Taux bas et révolution numérique, le cauchemar des assureurs

ETHIAS Le siège de l'assureur, à Liège. © BELGAIMAGE
Sebastien Buron
Sebastien Buron Journaliste Trends-Tendances

Après les banquiers, les assureurs. Eux aussi ont de plus en plus de mal avec les taux bas et la digitalisation de la planète finance, comme en témoigne la vague de licenciements chez Axa Belgium et P&V ainsi que les soucis financiers d’Ethias.

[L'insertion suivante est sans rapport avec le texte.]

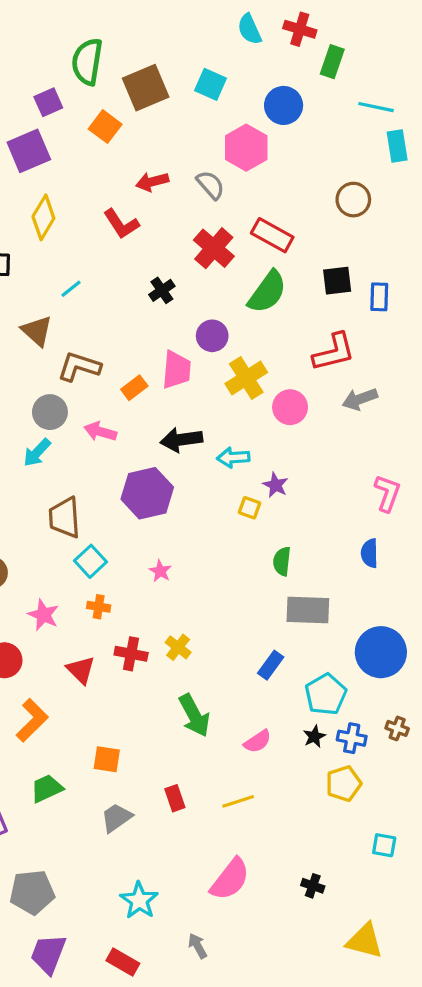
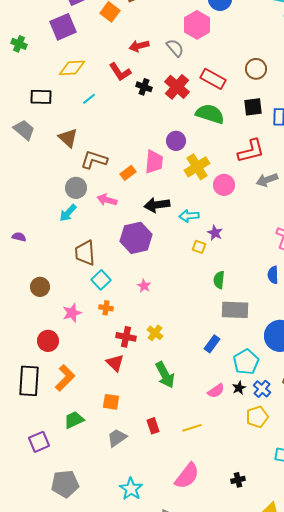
brown circle: (353, 200) -> (256, 69), moved
yellow diamond: (43, 217) -> (72, 68), turned 56
cyan line: (71, 289) -> (89, 99), moved
black cross: (162, 290) -> (144, 87), moved, turned -35
green semicircle: (267, 292) -> (210, 114), turned -108
pink star: (43, 615) -> (72, 313), turned 30
red triangle: (81, 670) -> (115, 363), moved
blue cross: (352, 738) -> (262, 389), turned 30
pink semicircle: (258, 741) -> (216, 391), moved
black cross: (313, 886) -> (238, 480), turned -32

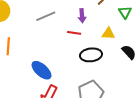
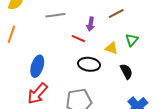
green triangle: (125, 12) -> (132, 40), moved
blue ellipse: (41, 70) -> (37, 66), turned 50

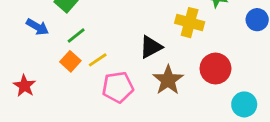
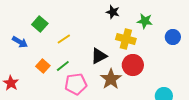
green line: (76, 35) -> (63, 66), moved
yellow line: (98, 60) -> (64, 39), moved
red circle: (215, 69) -> (133, 65), moved

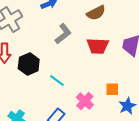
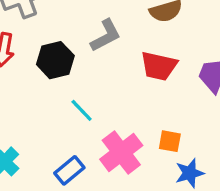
black hexagon: (29, 64) -> (55, 60), moved
pink cross: (85, 101) -> (121, 152), size x1.4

Pas simple décidément le métier d’assureur par les temps qui courent. Outre l’annonce de suppressions d’emplois chez P&V (300) et Axa Belgium (650), le groupe Ethias refait également les gros titres des journaux : ” Le rachat de l’assureur Ethias par la banque Belfius est à l’étude ” (L’Echo), ” Des règlements de comptes chez Ethias ” (Le Soir), etc. En cause, le départ du CEO du groupe, Bernard Thiry, forcé à la démission suite à des tensions au sein du comité de direction.

Règles plus sévères

Au-delà de ces tensions internes qui commençaient à fragiliser l’entreprise, le départ surprise du CEO intervient surtout au moment où la question de la solidité financière du groupe revient sur le tapis. Motif ? Malgré les efforts entrepris pour renforcer son matelas de fonds propres depuis son sauvetage en 2008 par l’Etat fédéral et les régions wallonne et flamande, Ethias n’a pas passé avec succès les stress tests organisés au cours de l’été par le gendarme européen des assureurs. De quoi alerter la Banque nationale, chargée du contrôle du secteur, et qui exige qu’Ethias prenne une série de mesures afin de respecter l’ensemble des exigences prudentielles (notamment les nouvelles normes en matière de fonds propres Solvency II, en vigueur depuis le début de l’année). Ethias dégage du reste de bons résultats sur le plan opérationnel depuis 2012. Raison pour laquelle du côté de l’assureur, on estime que les mesures en préparation devraient lui permettre de poursuivre sa route tout seul. Parmi ces mesures, il y a des cessions d’actifs non stratégiques, comme sa grosse filiale informatique NRB. Mais aussi un accord avec un réassureur qui reprendrait tout le risque encore lié aux anciens comptes First qui garantissent encore un rendement à vie de 3,44 %, alors que les taux sont aujourd’hui proches de zéro.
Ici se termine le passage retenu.